Nicola Lagioia: One of the most powerful aspects of “My Brilliant Friend” is the way in which the interdependence of the characters is rendered. Each time Lila vanishes from the horizon of Elena’s experiences, she nevertheless continues to act in her friend, and presumably the opposite is also true. Reading your novel is comforting because this is what occurs in real life. The people who are truly important to us, the people we’ve allowed to break us open inside, do not stop questioning us, obsessing us, pursuing us, and, if necessary, guiding us, even if they die, or grow distant, or if we’ve quarrelled. This interdependence extends throughout the entire world of the two friends—to Nino, Rino, Stefano Carracci, the Solara brothers, Carmela, Enzo Scanno, Gigliola, Marisa, Pasquale, Antonio, even Professor Galiani. To escape is impossible; they constantly reappear in one another’s lives. When you think of what such bonds are made of, they might seem to be a curse—but shouldn’t they also be considered a blessing? In some cases I confess I have envied these characters.

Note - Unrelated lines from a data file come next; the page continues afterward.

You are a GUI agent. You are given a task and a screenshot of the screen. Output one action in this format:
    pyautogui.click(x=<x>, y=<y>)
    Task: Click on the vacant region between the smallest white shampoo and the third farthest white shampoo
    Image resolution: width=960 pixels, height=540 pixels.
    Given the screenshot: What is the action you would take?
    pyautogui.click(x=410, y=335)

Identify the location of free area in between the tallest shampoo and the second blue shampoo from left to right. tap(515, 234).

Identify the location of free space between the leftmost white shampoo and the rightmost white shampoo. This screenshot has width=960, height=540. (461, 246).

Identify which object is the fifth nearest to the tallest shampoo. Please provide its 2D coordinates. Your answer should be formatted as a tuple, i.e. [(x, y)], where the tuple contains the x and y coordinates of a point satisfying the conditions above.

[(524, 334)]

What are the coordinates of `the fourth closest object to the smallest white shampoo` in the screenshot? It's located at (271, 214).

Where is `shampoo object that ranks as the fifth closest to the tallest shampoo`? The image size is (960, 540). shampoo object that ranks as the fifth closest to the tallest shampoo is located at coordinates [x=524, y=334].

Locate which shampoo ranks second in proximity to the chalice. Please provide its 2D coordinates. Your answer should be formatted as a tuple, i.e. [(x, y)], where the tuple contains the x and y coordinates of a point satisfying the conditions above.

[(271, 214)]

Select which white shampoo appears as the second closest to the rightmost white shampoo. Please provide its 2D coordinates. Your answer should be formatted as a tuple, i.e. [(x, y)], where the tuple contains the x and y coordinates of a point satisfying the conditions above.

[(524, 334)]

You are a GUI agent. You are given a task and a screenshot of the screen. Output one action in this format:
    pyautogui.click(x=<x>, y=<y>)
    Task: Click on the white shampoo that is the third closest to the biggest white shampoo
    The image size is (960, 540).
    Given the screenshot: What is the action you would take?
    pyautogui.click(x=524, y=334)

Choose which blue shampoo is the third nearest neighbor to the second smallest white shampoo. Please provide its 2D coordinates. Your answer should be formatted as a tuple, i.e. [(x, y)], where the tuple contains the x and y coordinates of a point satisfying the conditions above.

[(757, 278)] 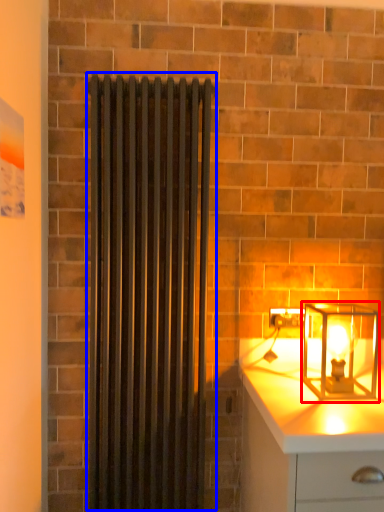 Question: Which object is closer to the camera taking this photo, lamp (highlighted by a red box) or shower curtain (highlighted by a blue box)?

Choices:
 (A) lamp
 (B) shower curtain

Answer: (A) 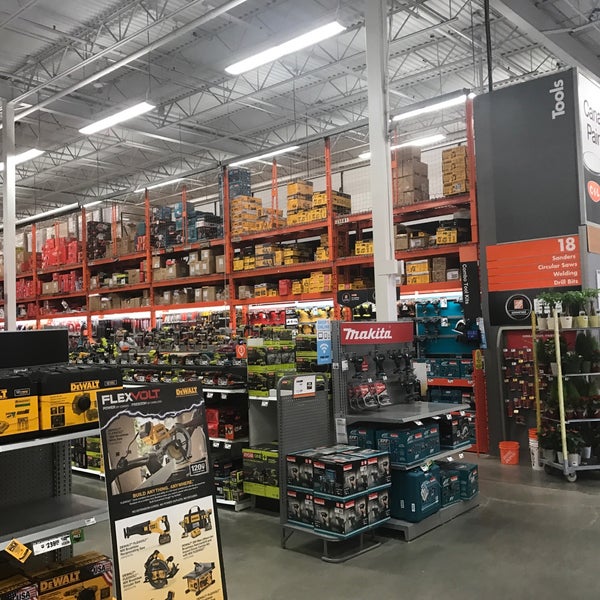 Where is `rack with plants on it`? The width and height of the screenshot is (600, 600). rack with plants on it is located at coordinates (587, 464), (581, 410), (576, 367), (578, 322). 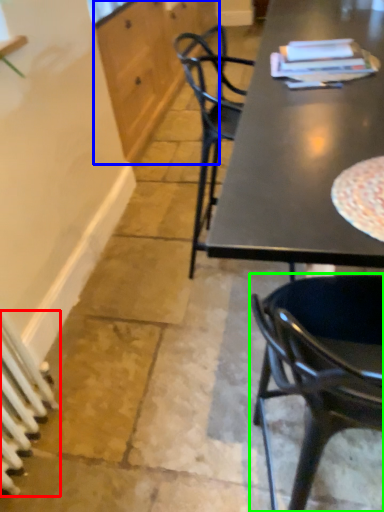 Question: Which object is the farthest from radiator (highlighted by a red box)? Choose among these: cabinetry (highlighted by a blue box) or chair (highlighted by a green box).

Choices:
 (A) cabinetry
 (B) chair

Answer: (A)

Elena Ferrante: Where do I start? In my childhood, my adolescence. Some of the poor Neapolitan neighborhoods were crowded, yes, and rowdy. To gather oneself, so to speak, was physically impossible. One learned very early to have the greatest concentration amid the greatest disruption. The idea that every “I” is largely made up of others and by the others wasn’t theoretical; it was a reality. To be alive meant to collide continually with the existence of others and to be collided with, the results being at times good-natured, at others aggressive, then again good-natured. The dead were brought into quarrels; people weren’t content to attack and insult the living—they naturally abused aunts, cousins, grandparents, and great-grandparents who were no longer in the world.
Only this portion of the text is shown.